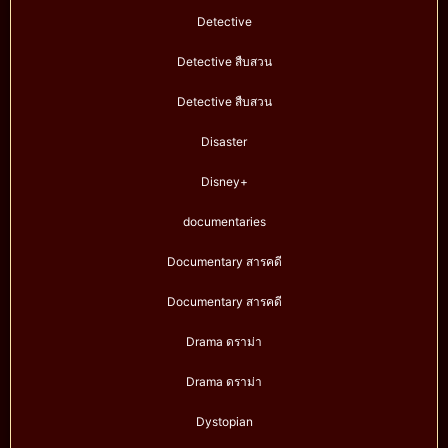
Detective
Detective สืบสวน
Detective สืบสวน
Disaster
Disney+
documentaries
Documentary สารคดี
Documentary สารคดี
Drama ดราม่า
Drama ดราม่า
Dystopian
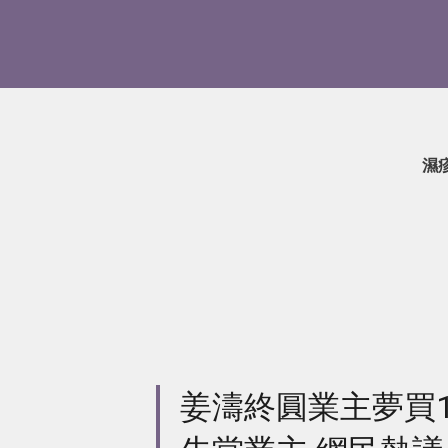
濕
姜濤終圓業主夢買1,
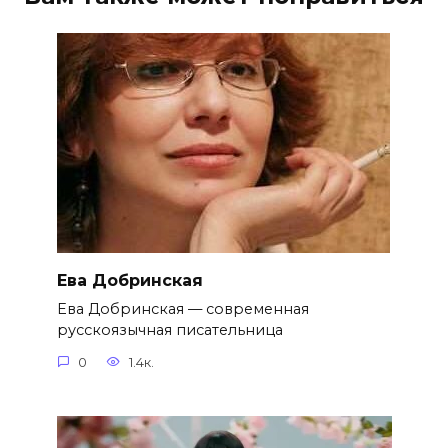
Ева Добринская
Ева Добринская — современная
русскоязычная писательница
0
1.4к.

How to complete this task: Every record above should be written out again exactly; the pictures stay out of the copy.

Solution for this exercise:
Detective
Detective สืบสวน
Detective สืบสวน
Disaster
Disney+
documentaries
Documentary สารคดี
Documentary สารคดี
Drama ดราม่า
Drama ดราม่า
Dystopian
濕
姜濤終圓業主夢買1,
Ева Добринская
Ева Добринская — современная
русскоязычная писательница
0
1.4к.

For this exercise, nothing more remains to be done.